No fear of loathing
Nancy Friedman, whom you may know as @Fritinancy, tweets this morning: “Have seen 2 examples this morning of "loathe" (verb) where "loath" (adj.) is needed. Time to give up this fight?”
To the barricades, citizens!
Both are very old words in English.
Loath, or loth, meant “hostile” or “repugnant” or “ugly” at one time or another until the sense of “averse,” “reluctant,” “unwilling” became dominant. Chaucer uses this sense in describing the Wife of Bath. The OED’s earliest citation of loathe, for “to feel disgust,” is from The Destruction of Troy in 1400.

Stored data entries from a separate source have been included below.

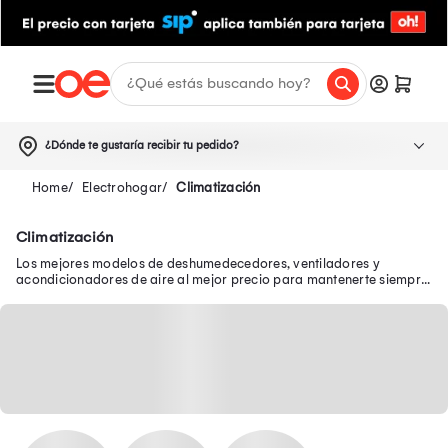
¿Dónde te gustaría recibir tu pedido?
Electrohogar
Climatización
Climatización
Los mejores modelos de deshumedecedores, ventiladores y
acondicionadores de aire al mejor precio para mantenerte siempre
cómodo en casa. ¡Compra aquí!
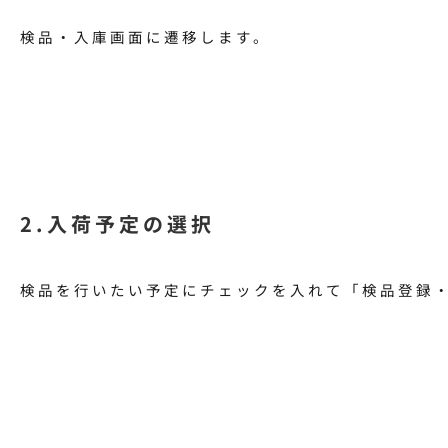
検品・入庫画面に遷移します。
2.入荷予定の選択
検品を行いたい予定にチェックを入れて「検品登録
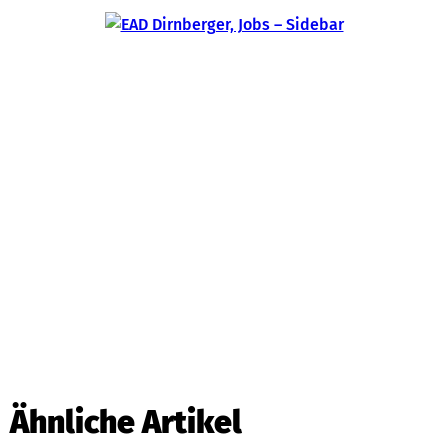
Ähnliche Artikel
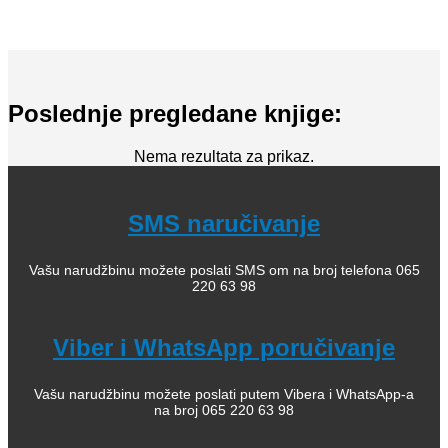
Poslednje pregledane knjige:
Nema rezultata za prikaz.
SMS naručivanje
Vašu narudžbinu možete poslati SMS om na broj telefona 065
220 63 98
Viber i WhatsApp poručivanje
Vašu narudžbinu možete poslati putem Vibera i WhatsApp-a
na broj 065 220 63 98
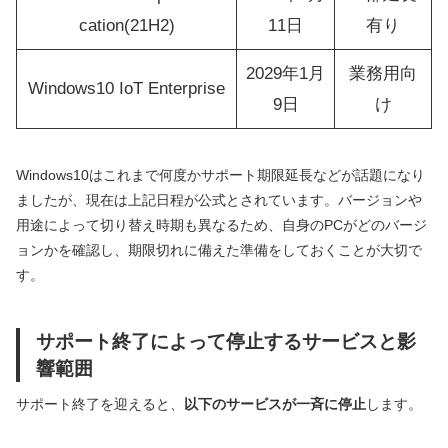
cation(21H2)
11日
有り
2029年1月
業務用向
Windows10 IoT Enterprise
9日
け
Windows10はこれまで何度かサポート期限延長などが話題になり
ましたが、現在は上記日程が公式とされています。バージョンや
用途によって切り替え時期も異なるため、自身のPCがどのバージ
ョンかを確認し、期限切れに備えた準備をしておくことが大切で
す。
サポート終了によって停止するサービスと影
響範囲
サポート終了を迎えると、
以下のサービスが一斉に停止
します。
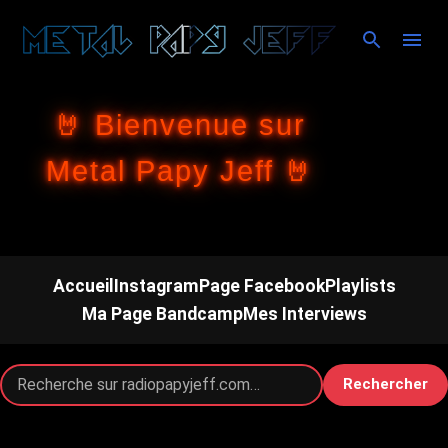
Accéder au contenu principal
🤘 Bienvenue sur
Metal Papy Jeff 🤘
Accueil
Instagram
Page Facebook
Playlists
Ma Page Bandcamp
Mes Interviews
Rechercher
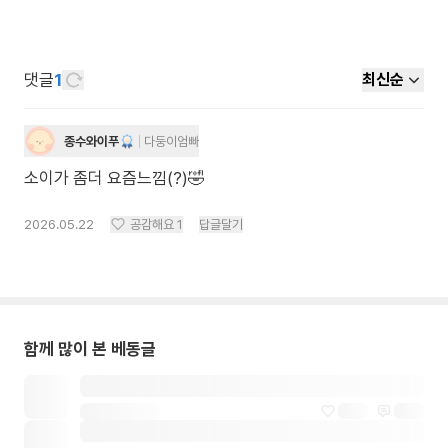
댓글
1
최신순
종수와이푸
다둥이엄빠
소이가 좀더 요즘느낌(?)🤣
2026.05.22
공감해요
1
답글달기
함께 많이 본 베동글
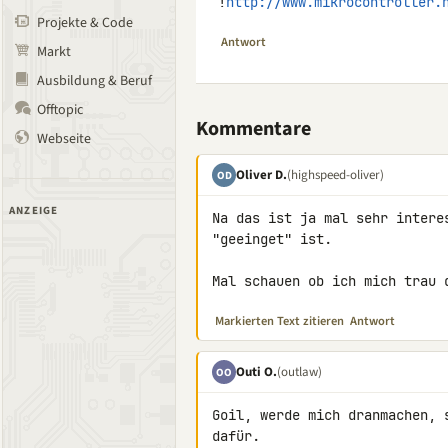
!
http://www.mikrocontroller.
Projekte & Code
Antwort
Markt
Ausbildung & Beruf
Offtopic
Kommentare
Webseite
Oliver D.
(highspeed-oliver)
OD
ANZEIGE
Na das ist ja mal sehr intere
"geeinget" ist.

Mal schauen ob ich mich trau 
Markierten Text zitieren
Antwort
Outi O.
(outlaw)
OO
Goil, werde mich dranmachen, 
dafür.
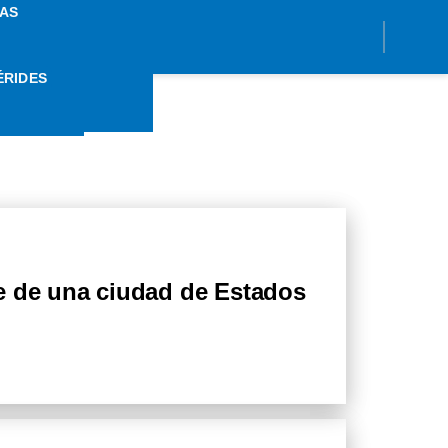
AS
ÉRIDES
DAD
e de una ciudad de Estados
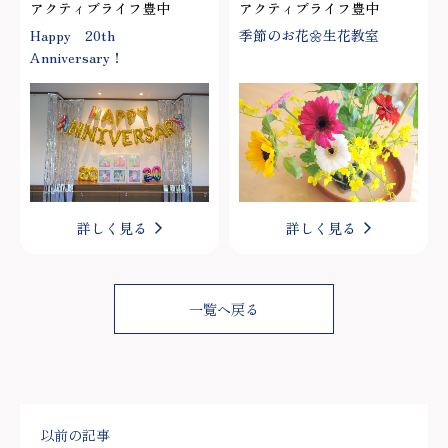
アクティブライフ豊中
アクティブライフ豊中
Happy 20th
季節のお花🌼生花教室
Anniversary！
詳しく見る
詳しく見る
一覧へ戻る
以前の記事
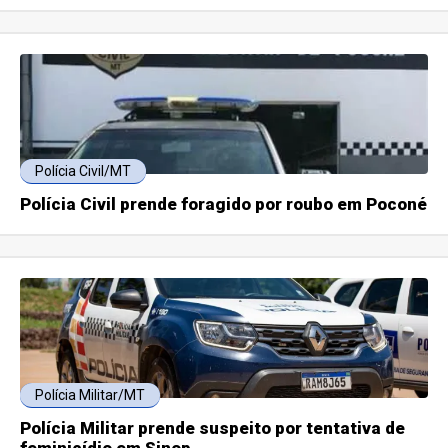
Polícia Civil/MT
Polícia Civil prende foragido por roubo em Poconé
Polícia Militar/MT
Polícia Militar prende suspeito por tentativa de
feminicídio em Sinop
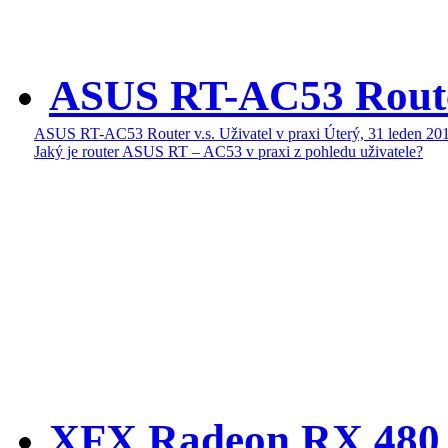
ASUS RT-AC53 Router 
ASUS RT-AC53 Router v.s. Uživatel v praxi
Úterý, 31 leden 20
Jaký je router ASUS RT – AC53 v praxi z pohledu uživatele?
XFX Radeon RX 480 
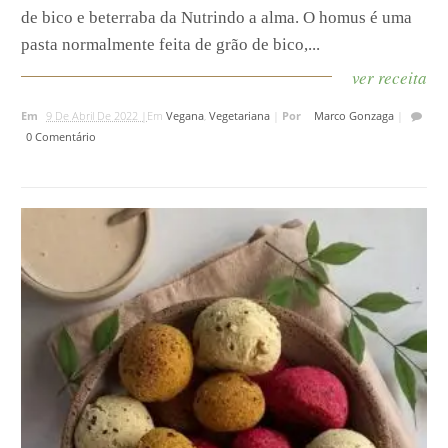
de bico e beterraba da Nutrindo a alma. O homus é uma
pasta normalmente feita de grão de bico,...
ver receita
Em
9 De Abril De 2022 |
Em
Vegana
,
Vegetariana
|
Por
Marco Gonzaga
|
0 Comentário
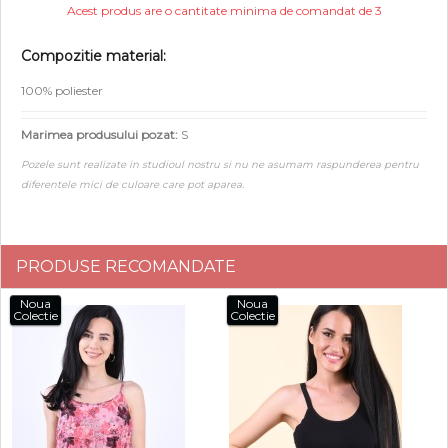
Acest produs are o cantitate minima de comandat de 3
Compozitie material:
100% poliester
Marimea produsului pozat:
S
Pozele sunt realizate in studioul nostru si nu ne asumam raspunderea pentru
diferentele mici de culoare care pot aparea.
PRODUSE RECOMANDATE
Noua
Noua
Colectie
Colectie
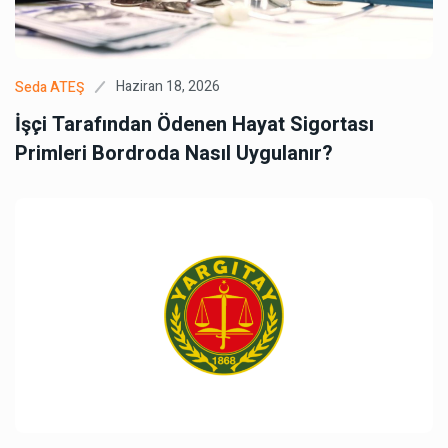
Haziran 18, 2026
Seda ATEŞ
İşçi Tarafından Ödenen Hayat Sigortası
Primleri Bordroda Nasıl Uygulanır?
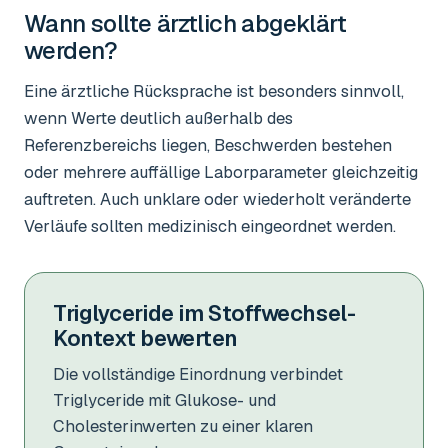
Wann sollte ärztlich abgeklärt
werden?
Eine ärztliche Rücksprache ist besonders sinnvoll,
wenn Werte deutlich außerhalb des
Referenzbereichs liegen, Beschwerden bestehen
oder mehrere auffällige Laborparameter gleichzeitig
auftreten. Auch unklare oder wiederholt veränderte
Verläufe sollten medizinisch eingeordnet werden.
Triglyceride im Stoffwechsel-
Kontext bewerten
Die vollständige Einordnung verbindet
Triglyceride mit Glukose- und
Cholesterinwerten zu einer klaren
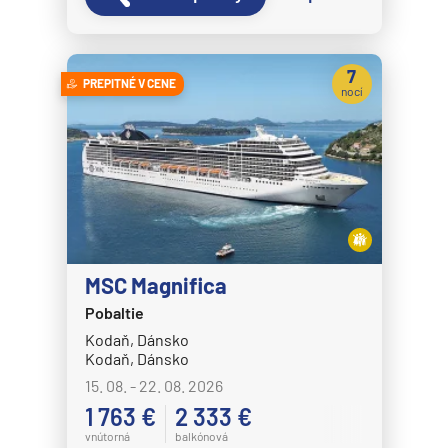
7
PREPITNÉ V CENE
nocí
MSC Magnifica
Pobaltie
Kodaň, Dánsko
Kodaň, Dánsko
15. 08. - 22. 08. 2026
1 763 €
2 333 €
vnútorná
balkónová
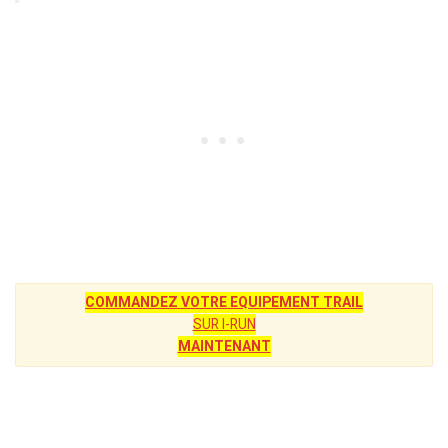
COMMANDEZ VOTRE EQUIPEMENT TRAIL
SUR I-RUN
MAINTENANT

Though their etymologies differ—loath from various Germanic cognates for “sorrow,” “pain,” loathe from Germanic forms of “to hate”—the spellings switched back and forth until orthography became standardized. The pronunciations, while close, are not identical.
The spelling is the problem, and people’s tendency to confuse the spellings blurs an important differentiation.
To be loath to do something is relatively understated emotionally. It is the equivalent of Melville’s Bartleby saying, “I would prefer not to.”
But to loathe is of a much higher intensity. If I loathe something, I am not reluctant to express my sentiments. I dislike it. I more than dislike it. I detest it. I despise it! IT IS A STENCH IN MY NOSTRILS!*
The difference in emotional intensity is a difference in meaning, and an important one. It would be a loss to the language to lose that distinction merely because some people have trouble with their spelling.
I, for one, am holding firm. Who will stand with me?